Notwithstanding the success of ADIB’s strategy throughout the global financial crises the Bank expects the environment for quality credit extension, underpinned by further regulations, to remain subdued for the rest of 2012.
The Bank further improved its strong liquidity position, as the advances to stable funds ratio improved to 81.7% at the end of 31 Mar 2012, while the continued focus on managing the cost of funds saw current and savings account balances reach Dhs27.9bn at the end of the period, an increase of 23.0% over Q1 2011. Furthermore, ADIB maintained its conservative approach to non-performing asset recognition and provisioning in line with both best practice and UAE Central Bank guidelines, ensuring a healthy pre-collateral non-performing asset coverage ratio of 70.2%. In addition the Group continued the quarterly impairment review of the portfolio held by the real estate subsidiary, Burooj Properties, and as a result made further provisions in this regard.
Despite a decline in total non-performing assets of 4.8% in Q1 2012, ADIB’s management continued its best practice approach to provisioning and impairment recognition. As a result, the Bank has taken an additional Dhs156.8m in credit provisions in Q1 2012, thereby increasing total credit provisions to over Dhs3.1bn with specific credit provisions at Dhs2,368m and collective provisions at Dhs798m. Total credit provisions now amount to 6.0% of gross customer financing assets and represent a pre-collateral non-performing coverage ratio of 70.2%. It is noteworthy that the Bank’s collective provisions now represent 1.70% of total customer risk weighted assets in recognition of the three year historical loss norms and ahead of the Central Bank of the UAE requirements of 1.5%. In addition a further Dhs29.3m in impairments were taken against the real estate subsidiary’s portfolio in the first quarter of 2012, bringing total impairments related to this business to Dhs385m over the past three years. As a result, while Group operating profit increased by 6.3% to Dhs493.4m and Bank posted a 5.8% increase in net profit to Dhs360.4m, the Group net profit increased by 0.9% in Q1 2012 to reach Dhs307.3m versus Q1 2011 – clearly highlighting the underlying strength of the core banking operations.

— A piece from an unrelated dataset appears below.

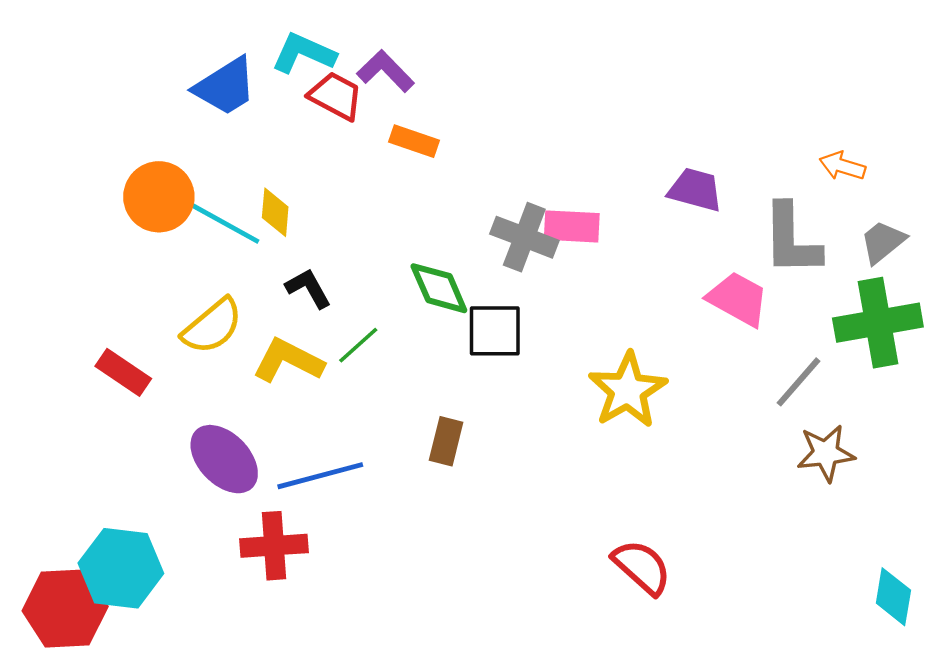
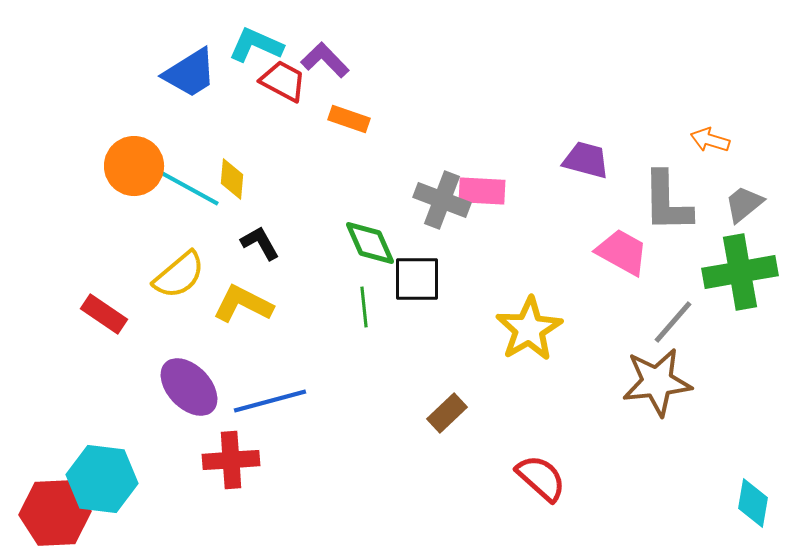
green line: (358, 345) -> (364, 307), moved, turned -54
brown rectangle: (446, 441) -> (447, 413), moved, turned 33
brown star: (826, 453) -> (657, 382), moved, size x1.4

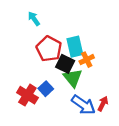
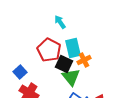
cyan arrow: (34, 19) -> (60, 22), moved
blue square: (46, 89) -> (20, 72), moved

ADIB maintained its position as one of the most liquid banks in the UAE with customer deposits of Dhs57.6bn, Central Bank placements of Dhs4.9bn and a net interbank position of Dhs8.1bn. A continued focus on reducing the cost of funds in support of the Central Bank’s goal of lowering the interbank rate in the UAE, as well as a proven ability to manage the Bank’s maturity profile as evidenced by successful sukuk placements in 2010 and 2011, saw current and savings accounts grew by 23.0% since Q1 2011to reach Dhs27.9bn at 31 Mar 2012 while overall deposits increased 10.9% to Dhs57.6bn during the same period. Net customer financing grew to Dhs49.6bn (Dhs48.1bn as at 31 Mar 2011) and the Bank ended the quarter with a customer financing to deposits ratio of 86.2% and an advances to stable funds ratio of 81.7%, which is significantly better than the regulatory threshold of 100%.
The Bank’s capital position further strengthened since Q1 2011 with the Capital Adequacy ratio improving to 17.40% under Basel II principles and the Basel II Tier 1 capital ratio increasing to 14.26% at quarter end.
Investment in 164 ATMs and 5 branches in UAE during the past 12 months, the establishment of operations in the United Kingdom, Qatar, Sudan and Iraq, with the consequent investment in related infrastructure and human capital, saw the Group’s operating expenses increase by 9.5% year-on-year. The Group cost to income ratio was 43.3% for Q1 2012 (42.6% – Q1 2011) while the Bank’s cost to income ratio was 40.9% for Q1 2012 (39.7% – Q1 2011).
ADIB expects to continue its investment program as its builds the defining universal Islamic finance proposition both domestically and internationally. As a result, the Bank’s cost to income ratio is expected to improve only gradually in the medium-term as the ongoing investment in growth is matched by a marginally higher relative increase in revenue and further process efficiencies.